▶ [PROBLEM]
Find the lines below that contain the word "Faculty" and count them. Only the number should be given.

Excerpts from a dataset:
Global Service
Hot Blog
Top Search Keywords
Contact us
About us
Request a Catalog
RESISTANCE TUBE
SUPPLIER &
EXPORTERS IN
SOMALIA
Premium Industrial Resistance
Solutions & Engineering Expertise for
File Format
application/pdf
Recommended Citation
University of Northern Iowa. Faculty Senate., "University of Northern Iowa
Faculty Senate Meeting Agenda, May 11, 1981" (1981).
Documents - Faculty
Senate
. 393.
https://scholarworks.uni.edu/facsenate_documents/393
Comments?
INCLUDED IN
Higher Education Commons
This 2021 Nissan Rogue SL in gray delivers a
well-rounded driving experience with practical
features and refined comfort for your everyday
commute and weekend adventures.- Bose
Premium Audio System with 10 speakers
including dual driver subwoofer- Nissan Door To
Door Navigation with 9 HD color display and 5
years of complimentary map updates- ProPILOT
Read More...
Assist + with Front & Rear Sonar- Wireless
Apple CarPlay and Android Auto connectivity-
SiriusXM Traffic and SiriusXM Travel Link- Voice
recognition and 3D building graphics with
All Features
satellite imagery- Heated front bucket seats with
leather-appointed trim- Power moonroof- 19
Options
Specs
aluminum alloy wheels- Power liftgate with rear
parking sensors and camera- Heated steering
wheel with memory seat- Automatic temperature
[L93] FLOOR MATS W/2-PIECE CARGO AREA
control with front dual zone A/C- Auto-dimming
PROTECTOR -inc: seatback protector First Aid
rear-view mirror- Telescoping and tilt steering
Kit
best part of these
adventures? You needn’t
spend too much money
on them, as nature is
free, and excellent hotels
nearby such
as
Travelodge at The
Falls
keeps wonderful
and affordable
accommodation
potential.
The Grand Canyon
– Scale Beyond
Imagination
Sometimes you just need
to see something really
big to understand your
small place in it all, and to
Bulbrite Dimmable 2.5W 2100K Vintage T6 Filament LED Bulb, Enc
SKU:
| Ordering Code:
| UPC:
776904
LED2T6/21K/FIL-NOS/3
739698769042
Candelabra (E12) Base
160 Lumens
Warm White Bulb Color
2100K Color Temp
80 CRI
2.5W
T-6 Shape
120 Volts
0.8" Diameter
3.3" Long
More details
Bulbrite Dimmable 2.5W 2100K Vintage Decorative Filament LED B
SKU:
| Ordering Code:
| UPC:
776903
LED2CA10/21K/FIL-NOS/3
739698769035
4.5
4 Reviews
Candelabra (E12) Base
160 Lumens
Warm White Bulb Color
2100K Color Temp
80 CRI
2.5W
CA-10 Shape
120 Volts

▶ [RESPONSE TO THIS TASK]
3